#### ACTIVITY
Where a line in the records below includes "Kellie", pull that line out.

#### SUPPLIED RECORDS
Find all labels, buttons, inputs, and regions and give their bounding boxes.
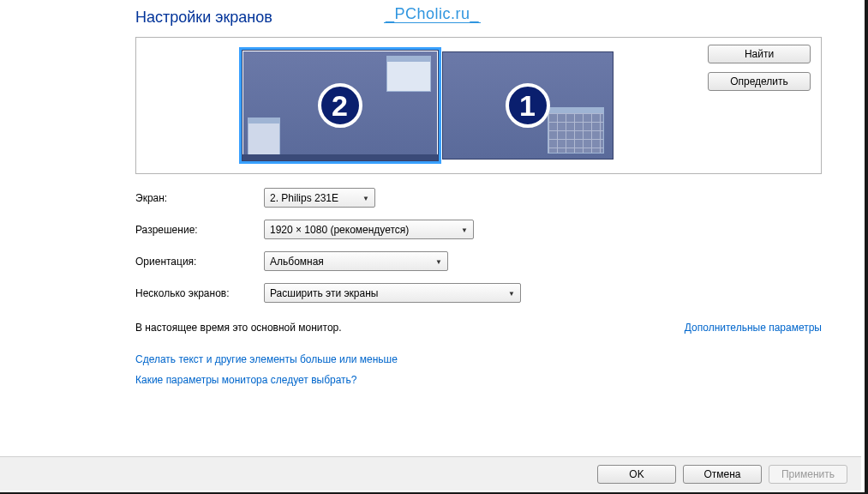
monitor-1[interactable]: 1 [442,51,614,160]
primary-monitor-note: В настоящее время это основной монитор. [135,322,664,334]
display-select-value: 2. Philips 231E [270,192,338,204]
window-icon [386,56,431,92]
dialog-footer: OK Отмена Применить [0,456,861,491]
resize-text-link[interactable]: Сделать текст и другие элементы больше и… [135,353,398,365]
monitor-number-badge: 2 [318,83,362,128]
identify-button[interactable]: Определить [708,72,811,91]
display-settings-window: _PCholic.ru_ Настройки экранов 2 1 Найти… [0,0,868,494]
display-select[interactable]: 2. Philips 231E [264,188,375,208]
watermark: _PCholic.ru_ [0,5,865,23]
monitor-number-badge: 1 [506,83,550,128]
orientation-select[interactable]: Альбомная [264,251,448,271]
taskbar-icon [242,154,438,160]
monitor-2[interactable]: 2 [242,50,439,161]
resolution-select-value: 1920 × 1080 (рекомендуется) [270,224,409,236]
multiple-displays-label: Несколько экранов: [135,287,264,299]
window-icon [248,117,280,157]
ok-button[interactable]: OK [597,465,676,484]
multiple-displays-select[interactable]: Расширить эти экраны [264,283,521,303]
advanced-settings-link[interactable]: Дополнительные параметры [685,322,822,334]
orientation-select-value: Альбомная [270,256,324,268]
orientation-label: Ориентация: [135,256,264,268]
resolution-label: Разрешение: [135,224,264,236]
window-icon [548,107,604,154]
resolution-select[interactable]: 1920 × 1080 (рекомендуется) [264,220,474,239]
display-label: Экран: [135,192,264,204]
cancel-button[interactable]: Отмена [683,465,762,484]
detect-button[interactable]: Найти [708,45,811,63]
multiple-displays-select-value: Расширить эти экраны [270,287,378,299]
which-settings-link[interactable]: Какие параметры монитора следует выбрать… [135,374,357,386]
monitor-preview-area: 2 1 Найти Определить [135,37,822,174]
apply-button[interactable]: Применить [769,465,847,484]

==

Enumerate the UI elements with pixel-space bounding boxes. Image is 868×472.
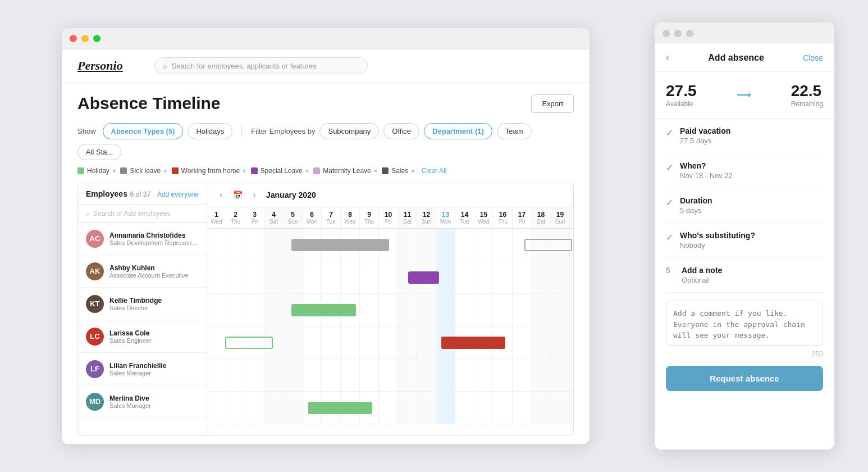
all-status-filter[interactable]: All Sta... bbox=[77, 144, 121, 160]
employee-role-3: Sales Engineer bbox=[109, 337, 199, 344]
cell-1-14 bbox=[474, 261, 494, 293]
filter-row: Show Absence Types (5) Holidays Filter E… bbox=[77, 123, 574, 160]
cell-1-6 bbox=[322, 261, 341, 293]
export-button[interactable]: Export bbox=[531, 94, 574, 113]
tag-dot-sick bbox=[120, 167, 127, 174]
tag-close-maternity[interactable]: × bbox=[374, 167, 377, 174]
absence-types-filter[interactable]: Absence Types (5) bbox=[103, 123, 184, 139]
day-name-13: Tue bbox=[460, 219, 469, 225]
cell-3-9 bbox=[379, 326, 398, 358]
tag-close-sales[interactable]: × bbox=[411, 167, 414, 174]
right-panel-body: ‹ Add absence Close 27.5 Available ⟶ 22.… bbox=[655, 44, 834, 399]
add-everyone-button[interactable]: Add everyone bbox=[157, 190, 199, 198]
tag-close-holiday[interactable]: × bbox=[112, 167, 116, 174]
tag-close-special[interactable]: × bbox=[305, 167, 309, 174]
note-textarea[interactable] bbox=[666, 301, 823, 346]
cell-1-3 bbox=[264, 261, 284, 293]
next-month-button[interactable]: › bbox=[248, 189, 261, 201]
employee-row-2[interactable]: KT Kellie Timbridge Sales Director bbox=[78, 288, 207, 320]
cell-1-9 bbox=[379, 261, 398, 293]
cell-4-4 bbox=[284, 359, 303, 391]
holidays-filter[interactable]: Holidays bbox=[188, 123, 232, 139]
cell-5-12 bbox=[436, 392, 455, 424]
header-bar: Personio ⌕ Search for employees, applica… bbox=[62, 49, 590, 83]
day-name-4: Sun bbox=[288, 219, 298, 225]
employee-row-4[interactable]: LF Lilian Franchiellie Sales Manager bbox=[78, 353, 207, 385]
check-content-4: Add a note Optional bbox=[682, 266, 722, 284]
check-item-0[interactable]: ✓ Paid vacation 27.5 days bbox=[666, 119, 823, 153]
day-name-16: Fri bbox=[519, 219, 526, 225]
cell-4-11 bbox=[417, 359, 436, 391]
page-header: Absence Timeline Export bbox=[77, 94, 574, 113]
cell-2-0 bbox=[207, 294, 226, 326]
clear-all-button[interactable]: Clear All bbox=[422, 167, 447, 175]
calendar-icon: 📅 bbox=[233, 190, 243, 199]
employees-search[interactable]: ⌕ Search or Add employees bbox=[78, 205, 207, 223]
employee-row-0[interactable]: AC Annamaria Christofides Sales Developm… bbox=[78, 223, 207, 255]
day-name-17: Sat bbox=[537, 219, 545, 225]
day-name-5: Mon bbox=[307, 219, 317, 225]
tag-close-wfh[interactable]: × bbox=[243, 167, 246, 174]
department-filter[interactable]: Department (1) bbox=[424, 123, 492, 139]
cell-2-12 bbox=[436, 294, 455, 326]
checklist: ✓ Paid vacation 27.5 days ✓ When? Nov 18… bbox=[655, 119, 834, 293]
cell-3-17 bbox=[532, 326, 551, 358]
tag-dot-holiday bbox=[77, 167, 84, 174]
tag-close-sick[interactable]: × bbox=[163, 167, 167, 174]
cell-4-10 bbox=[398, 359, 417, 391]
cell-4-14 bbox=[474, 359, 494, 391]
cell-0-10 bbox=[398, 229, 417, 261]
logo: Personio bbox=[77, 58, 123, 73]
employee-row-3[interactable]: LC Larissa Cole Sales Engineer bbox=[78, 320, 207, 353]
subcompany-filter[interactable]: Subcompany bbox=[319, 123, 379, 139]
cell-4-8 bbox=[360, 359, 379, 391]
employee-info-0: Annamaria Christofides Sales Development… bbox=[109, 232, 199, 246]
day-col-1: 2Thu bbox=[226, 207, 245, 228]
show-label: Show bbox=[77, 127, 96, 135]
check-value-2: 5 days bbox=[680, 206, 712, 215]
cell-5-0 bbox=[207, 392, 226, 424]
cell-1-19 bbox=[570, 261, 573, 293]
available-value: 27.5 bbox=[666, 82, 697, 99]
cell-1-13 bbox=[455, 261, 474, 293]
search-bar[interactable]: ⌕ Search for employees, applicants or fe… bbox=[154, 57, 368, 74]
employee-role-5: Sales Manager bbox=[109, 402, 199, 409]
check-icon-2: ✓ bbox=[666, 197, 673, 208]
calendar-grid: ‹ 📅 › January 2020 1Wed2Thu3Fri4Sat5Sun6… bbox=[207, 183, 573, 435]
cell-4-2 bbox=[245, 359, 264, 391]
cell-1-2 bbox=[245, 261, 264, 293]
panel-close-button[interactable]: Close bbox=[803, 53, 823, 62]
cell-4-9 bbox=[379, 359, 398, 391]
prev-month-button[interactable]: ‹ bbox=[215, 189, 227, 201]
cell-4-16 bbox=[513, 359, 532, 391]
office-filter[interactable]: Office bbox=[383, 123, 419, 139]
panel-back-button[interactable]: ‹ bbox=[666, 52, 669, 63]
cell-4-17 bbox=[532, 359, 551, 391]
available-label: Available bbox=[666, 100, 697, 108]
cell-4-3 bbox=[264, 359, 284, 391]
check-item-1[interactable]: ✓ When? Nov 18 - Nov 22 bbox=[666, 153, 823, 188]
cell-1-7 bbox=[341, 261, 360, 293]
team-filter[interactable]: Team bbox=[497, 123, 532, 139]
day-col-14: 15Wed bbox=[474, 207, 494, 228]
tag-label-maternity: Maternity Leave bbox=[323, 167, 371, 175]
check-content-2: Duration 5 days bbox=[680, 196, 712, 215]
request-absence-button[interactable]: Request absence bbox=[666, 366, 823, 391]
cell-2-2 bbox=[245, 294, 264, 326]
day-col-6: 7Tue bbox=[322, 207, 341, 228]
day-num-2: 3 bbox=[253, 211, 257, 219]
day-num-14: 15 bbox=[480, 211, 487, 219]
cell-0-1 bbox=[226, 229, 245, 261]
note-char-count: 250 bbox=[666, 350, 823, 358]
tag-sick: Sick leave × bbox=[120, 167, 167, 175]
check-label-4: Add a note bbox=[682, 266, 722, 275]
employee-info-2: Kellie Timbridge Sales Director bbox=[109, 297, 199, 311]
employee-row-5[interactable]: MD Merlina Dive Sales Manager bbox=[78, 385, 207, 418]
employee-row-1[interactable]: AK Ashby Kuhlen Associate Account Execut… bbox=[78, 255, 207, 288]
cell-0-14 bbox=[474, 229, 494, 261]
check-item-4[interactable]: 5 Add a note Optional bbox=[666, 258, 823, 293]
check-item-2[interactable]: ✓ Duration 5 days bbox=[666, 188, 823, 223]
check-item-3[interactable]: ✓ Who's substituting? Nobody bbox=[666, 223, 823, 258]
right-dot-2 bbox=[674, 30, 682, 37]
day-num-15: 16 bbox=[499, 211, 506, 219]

#### ANSWER TO THE PROBLEM
employee-row-2[interactable]: KT Kellie Timbridge Sales Director bbox=[78, 288, 207, 320]
employee-info-2: Kellie Timbridge Sales Director bbox=[109, 297, 199, 311]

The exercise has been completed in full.